Who was Eugenia de Montijo, the most wanted woman from Andalusia on Wikipedia?

To find the most wanted woman from Andalusia on Wikipedia, you have to go back to the 19th century. Specifically to May 5, 1826 in Granada, the birthplace of what would become one of the most admired and powerful aristocrats in Europe at the time. Her name: Eugenia de Palafox Portocarrero y Kirkpatrick or María Eugenia de Guzmán y Portocarrero (Granada, 1826 – Madrid, 1920), better known in society (and on Wikipedia, of course) as Eugenia de Montijo, Empress of France.

Her story is not far from that of a young woman from a wealthy family who manages to secure a brilliant social position thanks to strategic moves, in the case of her mother, Maria Manuela Kirkpatrick, from Malaga, who will go down in the chronicles of time as a of the best suitors for her two daughters. Yes, you read that right. María Manuela, also of good birth but with wealth diminished after her marriage to her “second son”, Cipriano Palafox y Portocarrero, conspired so that her two daughters, Francisca (better known as Paca) and Eugenia, would come to power door to the European aristocracy through marriage. And what if she succeeded: the first married the Duke of Alba and Eugenia, the main character of this story (and Wikipedia searches), with Napoleon III.

Settled in Paris after Paca’s marriage – and thereby clearing one of their goals – Maria Manuela and Eugenia began visiting the most exclusive salons in the French capital. There, his young daughter met Louis Napoleon Bonaparte, who would become Emperor of France. His intense courtship, devoted to the charms of Eugenia, was not long in coming, although the marriage proposal did not take place until after his proclamation as emperor. The wedding, one of the most lavish in memory, took place in Paris: in January 1853 the civil marriage was celebrated at the Tuileries, and a few days later Notre Dame Cathedral was to be the scene of the religious marriage.

Above, a civil marriage of the emperors at the Tuileries. In the following image Eugenia de Montijo and her husband Napoleon III with their son Louis. Below, a portrait of the Empress in all her glory. Source: Wikipedia.

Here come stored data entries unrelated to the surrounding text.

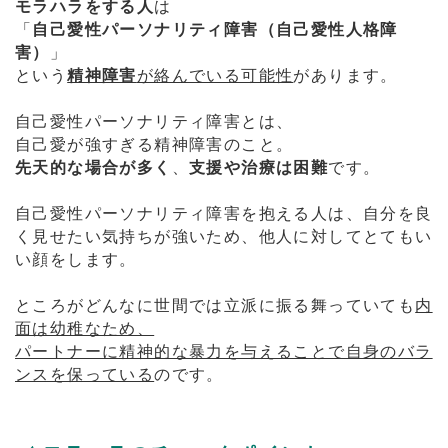
モラハラをする人
は
「
自己愛性パーソナリティ障害（自己愛性人格障
害）
」
という
精神障害
が絡んでいる可能性
があります。
自己愛性パーソナリティ障害とは、
自己愛が強すぎる精神障害のこと。
先天的な場合が多く
、
支援や治療は困難
です。
自己愛性パーソナリティ障害を抱える人は、自分を良
く見せたい気持ちが強いため、他人に対してとてもい
い顔をします。
ところがどんなに世間では立派に振る舞っていても
内
面は幼稚なため、
パートナーに精神的な暴力を与えることで自身のバラ
ンスを保っている
のです。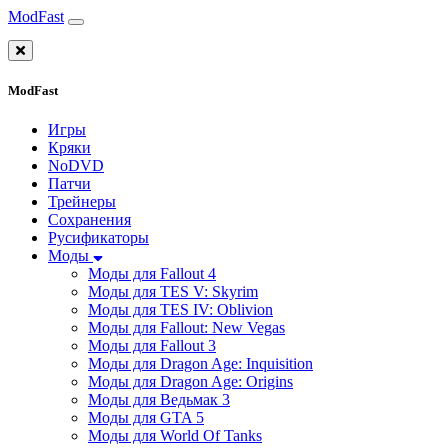
ModFast
ModFast
Игры
Кряки
NoDVD
Патчи
Трейнеры
Сохранения
Русификаторы
Моды
Моды для Fallout 4
Моды для TES V: Skyrim
Моды для TES IV: Oblivion
Моды для Fallout: New Vegas
Моды для Fallout 3
Моды для Dragon Age: Inquisition
Моды для Dragon Age: Origins
Моды для Ведьмак 3
Моды для GTA 5
Моды для World Of Tanks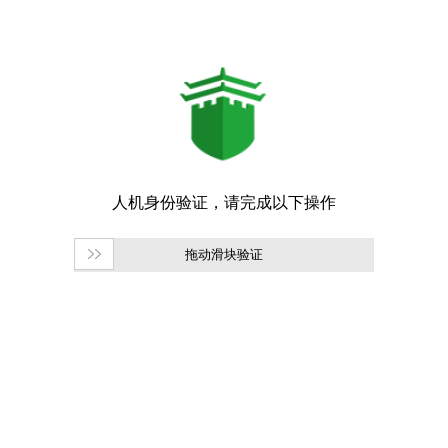
拖动滑块验证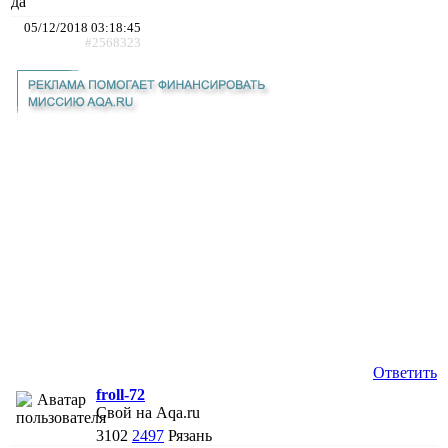
да
05/12/2018 03:18:45
#2568323
Ответить
froll-72
Свой на Aqa.ru
3102
2497
Рязань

Eugenia’s life at court had much brightness, but also many shadows, which she compensated by her wide acceptance in those circles into which she and her mother so desired to enter. She soon comes face to face with her husband’s constant infidelities and the problems of providing an heir not only to the emperor but also to the French. The wish was fulfilled in 1856 with the birth of Napoleon Louis Eugene John Joseph Bonaparte, Prince Imperial and, for her, his beloved son Louis.

Admired and praised for her refined taste in dress, the empress influenced the fashions of the time to such an extent that even today there is a hat that bears her name: the “Eugene’s hat”, slanted and falling to the eye, with a folded brim and an ornament underneath the shape of an ostrich feather. He was also a great philanthropist.

Personally, Empress Eugenia had to face complicated relationships with her mother – in some writings she describes her as “cold and pragmatic” – and with her husband, as well as a time marked by deep political turbulence: shortly after the birth of their son, the emperors survived a frustrated attack; and in 1870, after the disaster of the Battle of Sedan, which ended the Franco-Prussian War, the Emperor Napoleon III was imprisoned and, on his release, dethroned.

The death of his only son

This event marks the life of the empress, who sees her trusted circle turn their backs on her and who also faces the pain of exile in England. After her husband’s death, she retired from social and political life to a villa in Biarritz. But exile was not the worst blow, for nine years after this escape to England his only son, aged 23, died in dramatic circumstances in what is known as the second Anglo-Zulu War. He did so, pierced by the Zulus.

From that moment on, the former empress of all the French always dressed in mourning. And he still had 40 years left to live. He also outlived his sister Paca, Duchess of Alba, who died prematurely at the age of 35, although he did not lose his connection to the House of Alba. In fact, Eugenia de Montijo died at the age of 94 in the Liria Palace, Los Alba’s residence, when she was visiting Madrid for treatment of health problems.

His life and that of his sister Paka have been the subject of hundreds of books and historical studies; but also couplets. The most important and mythical, the one composed by the masters Leon and Quiroga to be sung by the great Concha Picker and with a title for the protagonist of this story and of an entire era: “Maria Eugenia”.